The opposite extreme, in which executions are comparatively very cheap, is Texas. In Texas, the cost to execute a prisoner is approximately $2.3 million. Yet, the cost to imprison someone in maximum security for life, even in a single cell, is only a third of this. Even in the state that grants the fewest appeals and executes prisoners the quickest, the death penalty is still way more expensive than life in prison.

The death penalty has also been shown to be very racist. The Michigan State Law Review reports that participants in a recent study were more likely to sentence an African-American defendant to death, especially if the victim was white. Statistics in the state of Alabama also show that nearly 65 percent of all murders involve black victims, yet 80 percent of the people currently awaiting execution in Alabama were convicted of crimes in which the victims were white. Further, only 6 percent of all murders in Alabama involve black defendants and white victims, but over 60 percent of black death row prisoners have been sentenced for killing someone who was white.

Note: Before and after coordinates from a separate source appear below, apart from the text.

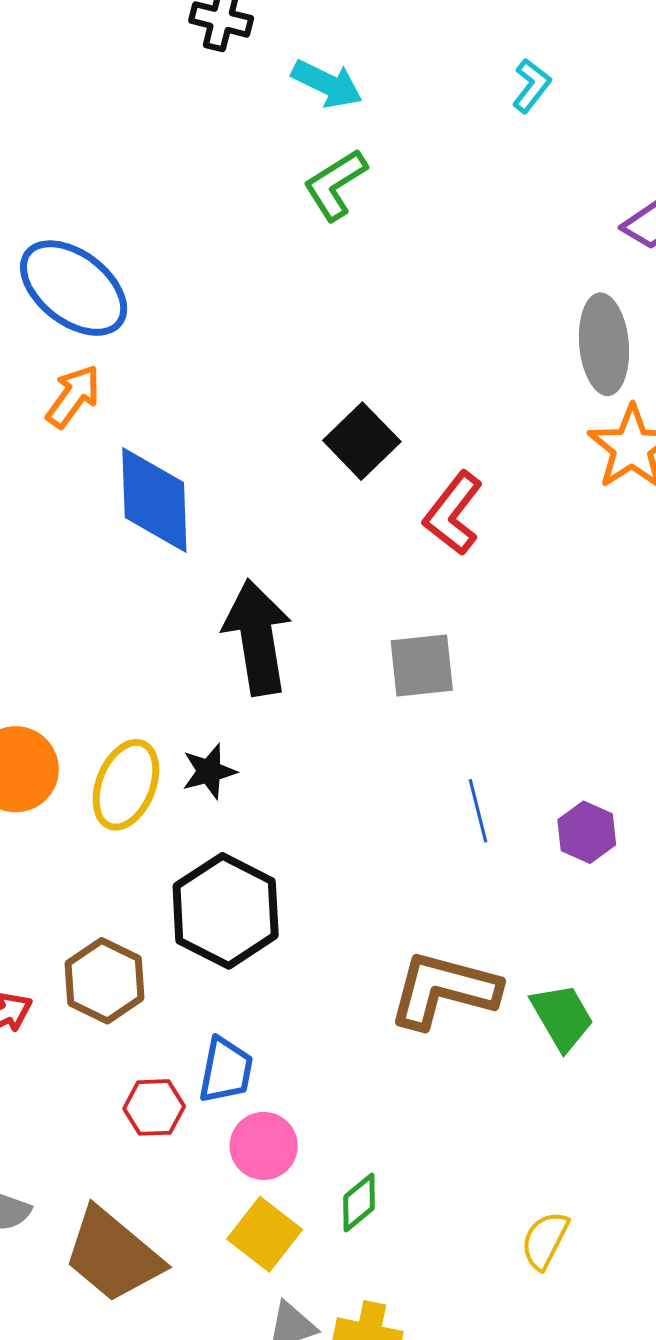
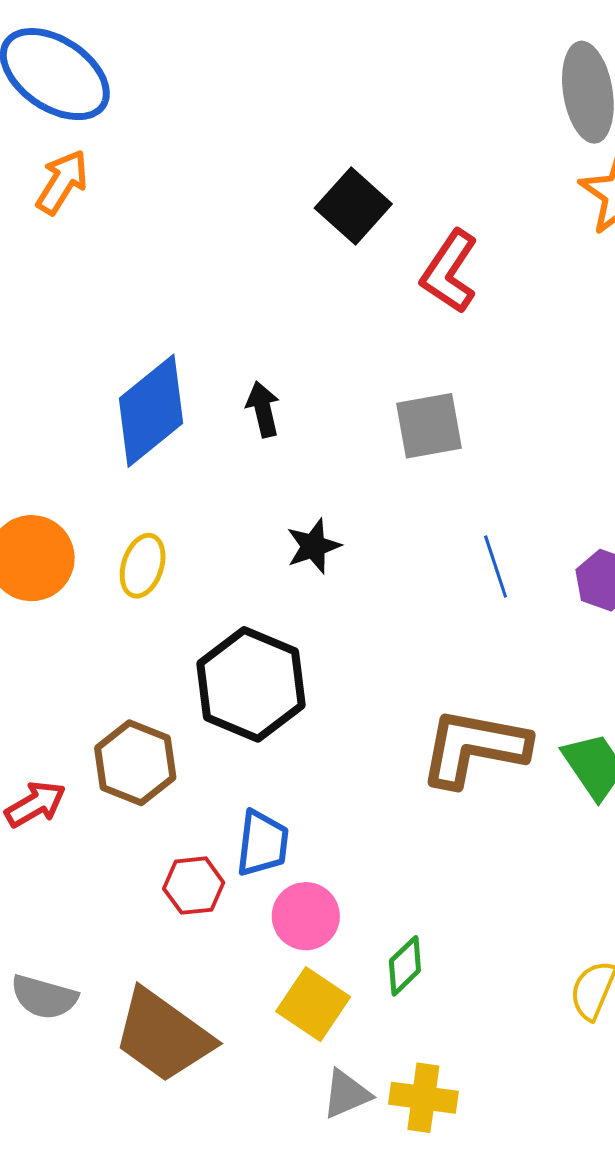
blue diamond: (154, 500) -> (151, 411), moved, turned 57
black arrow: (257, 637) -> (263, 409), size x0.5
black star: (209, 771) -> (313, 546), moved
yellow ellipse: (126, 785) -> (143, 566), size x0.7

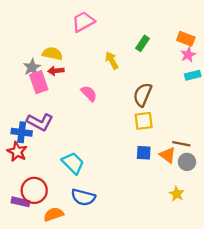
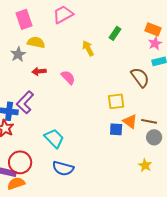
red arrow: (56, 71) -> (39, 71), moved
pink rectangle: (39, 82) -> (24, 19), moved
brown semicircle: (143, 95) -> (140, 77), moved, turned 120
purple L-shape: (40, 122) -> (25, 102), turned 105
orange triangle: (168, 155) -> (130, 121), moved
orange semicircle: (54, 214) -> (16, 183), moved

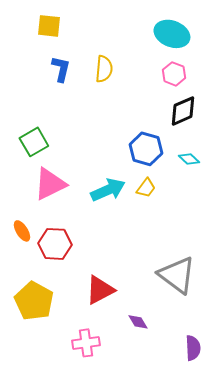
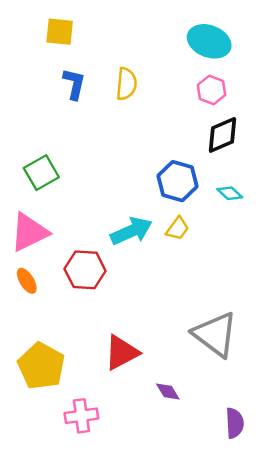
pink triangle: (50, 184) -> (29, 232), moved
red hexagon: (55, 244) -> (85, 270), moved
pink cross: (86, 343) -> (81, 416), moved

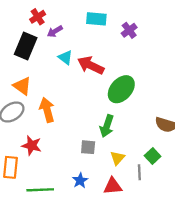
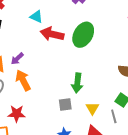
purple arrow: (55, 31) -> (17, 59), moved
cyan triangle: (65, 58) -> (36, 17), moved
green ellipse: (121, 89) -> (83, 35), moved

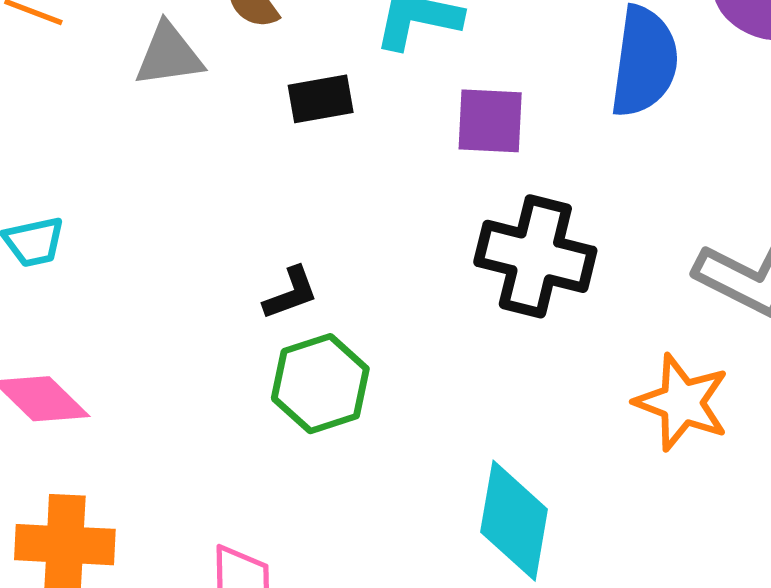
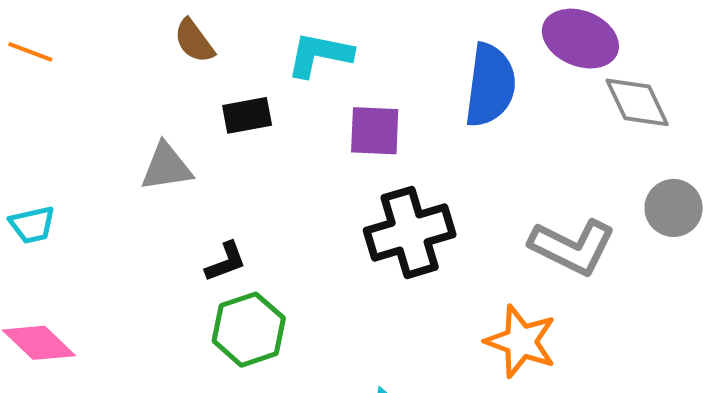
gray triangle: (169, 55) -> (166, 167), moved
black cross: (535, 256) -> (410, 232), turned -30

The benefits of the death penalty are very limited. There is little to no evidence that it serves as a crime deterrent, with many death penalty advocates even agreeing that it is not used to deter crime. In fact, according to the Death Penalty Information Center, states with the death penalty have 46 percent more murders than states without.

This leaves the main motivation for the death penalty to be revenge. However, if one really wants to seek revenge, they should not punish themselves and all the other innocent taxpayers by wasting tax money; nor should they wish death upon someone else who could potentially be innocent. Instead, the United States should follow the example of other Western na- tions and abolish the death penalty once and for all.